Exercise:
Starting at the line below holding "Freebird Charters" and stopping at the line holding "stable center console", print every line exactly, both ends included, and leave the rest out.

<<<<

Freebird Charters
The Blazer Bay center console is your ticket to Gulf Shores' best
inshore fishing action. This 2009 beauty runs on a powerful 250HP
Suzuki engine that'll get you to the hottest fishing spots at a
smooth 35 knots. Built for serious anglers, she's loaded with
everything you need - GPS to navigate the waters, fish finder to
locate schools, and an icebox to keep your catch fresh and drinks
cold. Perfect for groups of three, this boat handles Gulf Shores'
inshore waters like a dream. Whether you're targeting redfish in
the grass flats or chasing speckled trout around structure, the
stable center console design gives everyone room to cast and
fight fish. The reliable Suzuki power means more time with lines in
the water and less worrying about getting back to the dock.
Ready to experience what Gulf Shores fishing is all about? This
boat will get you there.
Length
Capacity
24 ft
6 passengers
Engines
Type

>>>>
<<<<

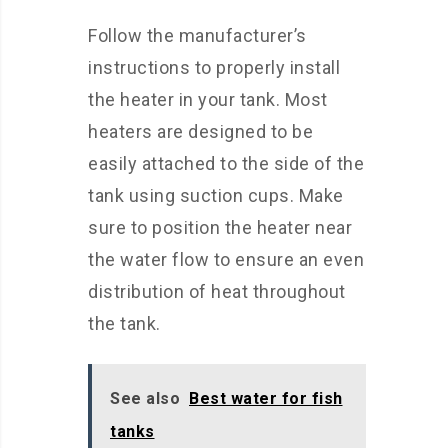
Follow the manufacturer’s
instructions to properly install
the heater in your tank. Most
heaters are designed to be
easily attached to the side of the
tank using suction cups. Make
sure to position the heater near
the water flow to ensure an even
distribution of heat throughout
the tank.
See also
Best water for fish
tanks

>>>>
<<<<

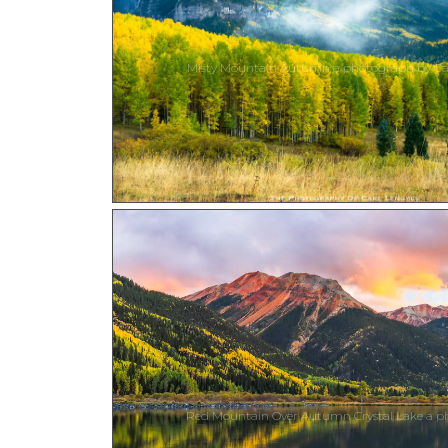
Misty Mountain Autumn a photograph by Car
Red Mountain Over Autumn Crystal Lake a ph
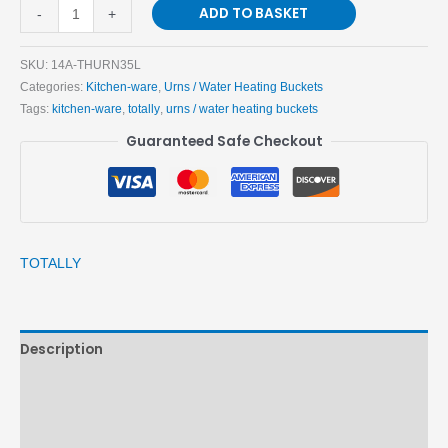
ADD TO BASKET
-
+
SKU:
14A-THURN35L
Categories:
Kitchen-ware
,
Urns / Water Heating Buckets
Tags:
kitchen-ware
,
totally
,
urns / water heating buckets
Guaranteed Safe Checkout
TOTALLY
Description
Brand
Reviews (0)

>>>>

Result of this exercise:
Freebird Charters
The Blazer Bay center console is your ticket to Gulf Shores' best
inshore fishing action. This 2009 beauty runs on a powerful 250HP
Suzuki engine that'll get you to the hottest fishing spots at a
smooth 35 knots. Built for serious anglers, she's loaded with
everything you need - GPS to navigate the waters, fish finder to
locate schools, and an icebox to keep your catch fresh and drinks
cold. Perfect for groups of three, this boat handles Gulf Shores'
inshore waters like a dream. Whether you're targeting redfish in
the grass flats or chasing speckled trout around structure, the
stable center console design gives everyone room to cast and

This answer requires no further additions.